*Exercise directions*
When you restate the entries that follow, keep every word exactly and drop the pictures.

Saved entries
┄┄┄┄┄┄

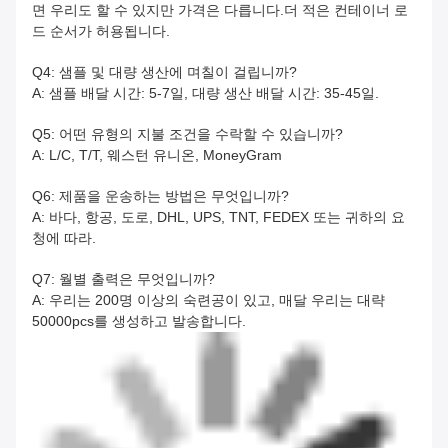
면 우리도 할 수 있지만 가격은 다릅니다.더 적은 컨테이너 로
드 순서가 허용됩니다.
Q4: 샘플 및 대량 생산에 며칠이 걸립니까?
A: 샘플 배달 시간: 5-7일, 대량 생산 배달 시간: 35-45일.
Q5: 어떤 유형의 지불 조건을 수락할 수 있습니까?
A: L/C, T/T, 웨스턴 유니온, MoneyGram
Q6: 제품을 운송하는 방법은 무엇입니까?
A: 바다, 항공, 도로, DHL, UPS, TNT, FEDEX 또는 귀하의 요
청에 따라.
Q7: 월별 출력은 무엇입니까?
A: 우리는 200명 이상의 숙련공이 있고, 매달 우리는 대략
50000pcs를 생성하고 발송합니다.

┄┄┄┄┄┄

*Output of the exercise*
면 우리도 할 수 있지만 가격은 다릅니다.더 적은 컨테이너 로
드 순서가 허용됩니다.
Q4: 샘플 및 대량 생산에 며칠이 걸립니까?
A: 샘플 배달 시간: 5-7일, 대량 생산 배달 시간: 35-45일.
Q5: 어떤 유형의 지불 조건을 수락할 수 있습니까?
A: L/C, T/T, 웨스턴 유니온, MoneyGram
Q6: 제품을 운송하는 방법은 무엇입니까?
A: 바다, 항공, 도로, DHL, UPS, TNT, FEDEX 또는 귀하의 요
청에 따라.
Q7: 월별 출력은 무엇입니까?
A: 우리는 200명 이상의 숙련공이 있고, 매달 우리는 대략
50000pcs를 생성하고 발송합니다.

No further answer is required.